O ALGARVE NO PARLAMENTO: Abolição das portagens na Via do Infante: uma medida justa e necessária

OPINIÃO | PAULO SÁ

É uma evidência incontornável que a introdução de portagens na Via do Infante lesou profundamente os interesses do Algarve.

Perante a profunda crise económica e social que atingiu o Algarve, o que a região precisava era de uma vigorosa intervenção de relançamento da economia que garantisse o crescimento económico e a criação de emprego. Mas a opção do governo de então, do PSD e do CDS, foi a de somar mais crise à crise, impondo a cobrança de portagens na Via do Infante.

Desde o primeiro momento, o PCP opôs-se tenazmente a esta opção lesiva dos interesses regionais, apresentando na Assembleia da República sucessivas iniciativas legislativas exigindo a abolição das portagens na Via do Infante. Todas estas iniciativas foram chumbadas pelos votos conjugados de PS, PSD e CDS, incluindo dos deputados destes partidos eleitos pelo Algarve. Mas o PCP não se resigna, pelo que apresentou novamente na Assembleia da República, no passado dia 20 de fevereiro, a sua proposta de abolição de portagens.

Contrariamente ao que alguns tentam fazer crer, a cobrança de portagens na Via do Infante não é uma inevitabilidade.
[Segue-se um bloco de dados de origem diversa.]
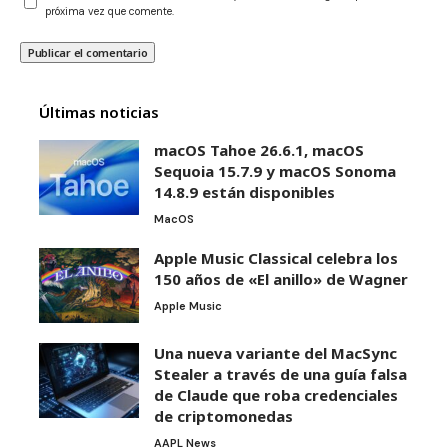
próxima vez que comente.
Últimas noticias
macOS Tahoe 26.6.1, macOS
Sequoia 15.7.9 y macOS Sonoma
14.8.9 están disponibles
MacOS
Apple Music Classical celebra los
150 años de «El anillo» de Wagner
Apple Music
Una nueva variante del MacSync
Stealer a través de una guía falsa
de Claude que roba credenciales
de criptomonedas
AAPL News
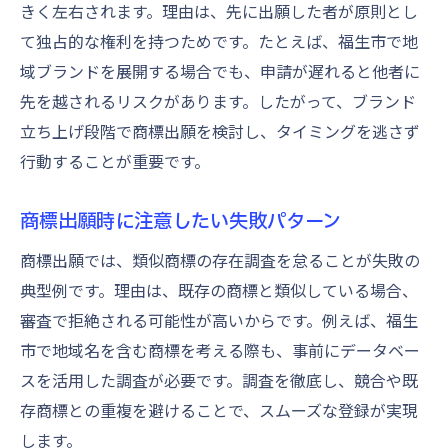
きく左右されます。理由は、先に出願した者が原則とし
て独占的な権利を持つためです。たとえば、福生市で地
域ブランドを展開する場合でも、申請が遅れると他者に
先を越されるリスクがあります。したがって、ブランド
立ち上げ段階で商標出願を検討し、タイミングを逃さず
行動することが重要です。
商標出願時に注意したい失敗パターン
商標出願では、類似商標の存在調査を怠ることが失敗の
典型例です。理由は、既存の商標と類似している場合、
審査で拒絶される可能性が高いからです。例えば、福生
市で地域名を含む商標を考える際も、事前にデータベー
スを活用した調査が必要です。調査を徹底し、競合や既
存商標との重複を避けることで、スムーズな登録が実現
します。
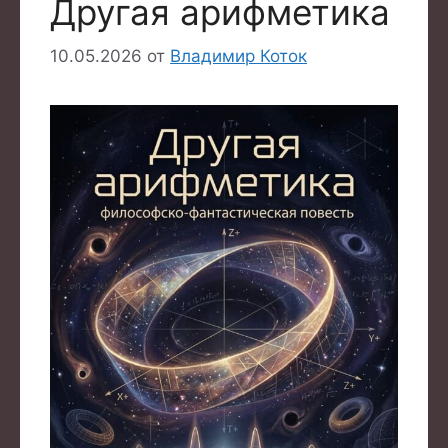
Другая арифметика
10.05.2026
от
Владимир Коток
É, obviamente, uma opção. Uma opção que visa reduzir as despesas do Estado com as concessões rodoviárias sem, contudo, tocar nas fabulosas rendas auferidas pelos grupos económicos que as exploram. Sucessivos governos do PS, do PSD e do CDS optaram por onerar os cidadãos e as empresas com portagens, em vez de proceder à extinção da ruinosa parceria público-privada da Via do Infante ou, pelo menos, reduzir drasticamente a taxa de rentabilidade do concessionário, tal como o PCP propõe.

Perante as consequências profundamente negativas da introdução de portagens na Via do Infante e a legítima contestação por parte das populações e dos agentes económicos, PS, PSD e CDS têm tentado apagar as suas responsabilidades neste processo.

Mas os factos são indesmentíveis. Foi o PS que, em 2010, decidiu introduzir portagens em todas as concessões SCUT de norte a sul do País. Foram o PSD e o CDS que, em dezembro de 2011, concretizaram esta medida na Via do Infante. Foram estes três partidos que rejeitaram, nos últimos cinco anos, todas as propostas do PCP para a abolição das portagens.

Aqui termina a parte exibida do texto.